▶ **Dataset**:

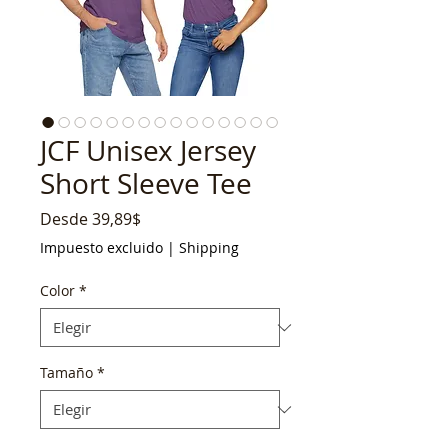
JCF Unisex Jersey
Short Sleeve Tee
Precio
Desde
39,89$
de
Impuesto excluido
|
Shipping
oferta
Color
*
Tamaño
*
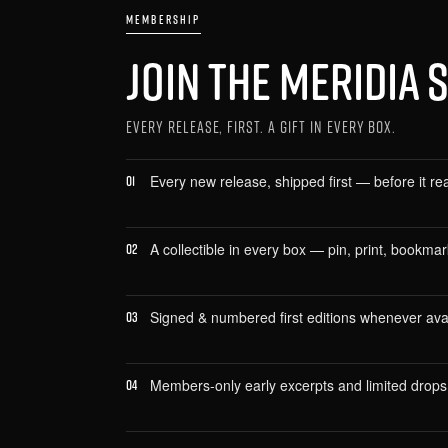
MEMBERSHIP
JOIN THE MERIDIA 
EVERY RELEASE, FIRST. A GIFT IN EVERY BOX.
Every new release, shipped first — before it re
01
A collectible in every box — pin, print, bookma
02
Signed & numbered first editions whenever avai
03
Members-only early excerpts and limited drops
04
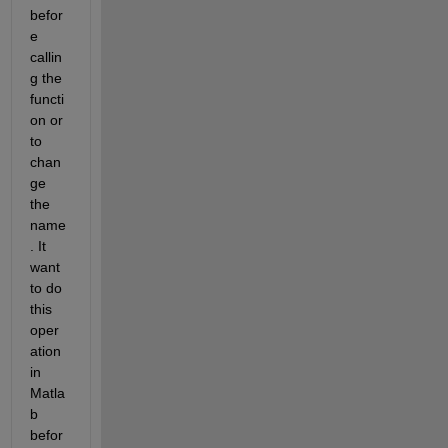
befor
e 
callin
g the 
functi
on or 
to 
chan
ge 
the 
name
. It 
want 
to do 
this 
oper
ation 
in 
Matla
b 
befor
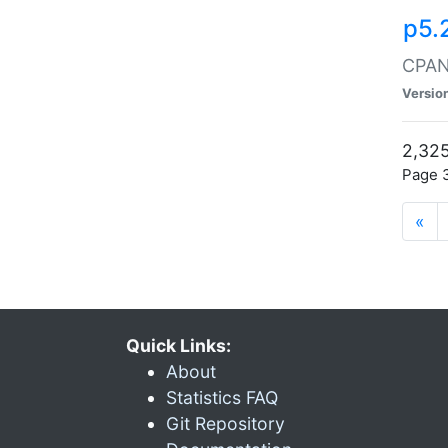
p5.
CPAN:
Versio
2,325
Page 3
«
Quick Links:
About
Statistics FAQ
Git Repository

▶ **Brief**: Every entry must be retyped exactly, with the pictures removed.

▶ **Exercise output**:
JCF Unisex Jersey
Short Sleeve Tee
Precio
Desde
39,89$
de
Impuesto excluido
|
Shipping
oferta
Color
*
Tamaño
*
MEMBERSHIP
JOIN THE MERIDIA 
EVERY RELEASE, FIRST. A GIFT IN EVERY BOX.
Every new release, shipped first — before it re
01
A collectible in every box — pin, print, bookma
02
Signed & numbered first editions whenever avai
03
Members-only early excerpts and limited drops
04
befor
e 
callin
g the 
functi
on or 
to 
chan
ge 
the 
name
. It 
want 
to do 
this 
oper
ation 
in 
Matla
b 
befor
p5.
CPAN:
Versio
2,325
Page 3
«
Quick Links:
About
Statistics FAQ
Git Repository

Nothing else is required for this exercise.